Mainly engaged in agriculture. Weaving and embroidery is a traditional craft of Tujia women. Tujia traditional crafts include carving, painting, paper cutting, batik and so on. Tujia brocade, also known as "Xilankapu", is one of the three famous brocade in China.
Tujia people love to sing folk songs, which include love songs, crying wedding songs, waving songs, labor songs and dish songs. Traditional dances include "waving dance", "sweet bell dance" and song and dance "Maogusi". Musical instruments include suona, konoha, "Dongdongkui" and "Beating Guys".
Etiquette mainly includes: greet each other when you meet, and be hospitable when there are visitors at home. If there is a visit to Tujia people's home on New Year's Day, the host will take out snow-white Ciba and bake it. When it is golden on both sides, it will be blown clean, filled with white sugar or honey, and presented to the guests with both hands.
In some places, it's still a little particular to serve the guests Ciba, that is, after giving the baked Ciba to the guests, the guests are not allowed to blow the ashes, and they will bite if they want to take it. At this time, the host will snatch it back, blow it clean, and dip it in sugar before giving it to the guests.
Extended data
Tujia diet culture
Apart from rice, the Tujia people's daily staple food is the most common one, which is mainly made of corn flour, mixed with some rice in a pot, boiled or steamed with wooden retort. Sometimes I also eat bean rice, that is, mung beans, peas, etc. are cooked with rice to eat.

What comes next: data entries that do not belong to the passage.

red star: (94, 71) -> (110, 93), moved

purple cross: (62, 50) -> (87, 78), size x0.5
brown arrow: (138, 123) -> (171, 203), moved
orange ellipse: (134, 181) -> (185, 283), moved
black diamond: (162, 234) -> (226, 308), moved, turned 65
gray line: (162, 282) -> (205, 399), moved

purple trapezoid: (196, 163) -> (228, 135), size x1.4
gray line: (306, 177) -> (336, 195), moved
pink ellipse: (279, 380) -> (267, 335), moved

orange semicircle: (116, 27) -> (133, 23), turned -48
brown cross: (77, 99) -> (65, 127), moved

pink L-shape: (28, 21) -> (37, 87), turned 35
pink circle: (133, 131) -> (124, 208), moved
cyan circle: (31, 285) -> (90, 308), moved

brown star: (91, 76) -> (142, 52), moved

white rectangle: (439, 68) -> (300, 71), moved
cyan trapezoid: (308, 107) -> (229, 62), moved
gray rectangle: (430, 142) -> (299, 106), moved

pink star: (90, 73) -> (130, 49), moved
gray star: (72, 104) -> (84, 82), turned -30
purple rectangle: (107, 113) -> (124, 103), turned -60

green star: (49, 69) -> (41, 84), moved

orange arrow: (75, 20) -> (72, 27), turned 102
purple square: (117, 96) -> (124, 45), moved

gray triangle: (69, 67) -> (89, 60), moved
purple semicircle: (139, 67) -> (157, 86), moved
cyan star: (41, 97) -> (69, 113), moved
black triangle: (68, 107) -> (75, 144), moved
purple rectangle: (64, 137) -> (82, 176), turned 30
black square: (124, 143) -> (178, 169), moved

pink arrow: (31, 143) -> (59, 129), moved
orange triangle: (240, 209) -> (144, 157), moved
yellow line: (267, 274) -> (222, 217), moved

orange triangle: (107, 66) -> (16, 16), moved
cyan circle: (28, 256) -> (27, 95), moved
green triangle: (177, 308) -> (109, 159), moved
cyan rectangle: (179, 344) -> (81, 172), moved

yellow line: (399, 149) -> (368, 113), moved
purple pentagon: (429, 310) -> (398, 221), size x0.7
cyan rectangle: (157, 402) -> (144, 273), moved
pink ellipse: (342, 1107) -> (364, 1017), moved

Baba and Tuanxiang are also the seasonal staple foods of Tujia people, and some even eat them until planting seedlings. In the past, red yam was always regarded as a staple food in many areas. It is still a standing food in some areas after winter. The main feature of Tujia cuisine is sour and spicy.
Every family in the folk has a sauerkraut jar for pickling sauerkraut, which is almost inseparable from meals. Sauteed meat with sour peppers is regarded as delicious. Pepper is not only a dish, but also a condiment that cannot be separated from every meal. Bean products are also very common, such as tofu, lobster sauce, bean leaf skin, tofu milk and so on.
In particular, I like to eat mixed dregs, that is, grinding soybeans, regardless of pulp and dregs, boiling and clarifying, adding vegetable leaves and cooking. Folks often eat bean rice, corn rice and slag soup together. Tujia people usually have three meals a day and usually eat two meals in their spare time; Eat four meals in spring and summer when the agriculture is busy and the labor intensity is high. For example, in the transplanting season, it is necessary to add a "premature" meal in the morning, which is mostly snacks such as glutinous rice dumplings or mung bean powder.
It is said that eating glutinous rice balls for "premature" meals means a bumper harvest and good luck. Tujia people also like to eat oil tea soup.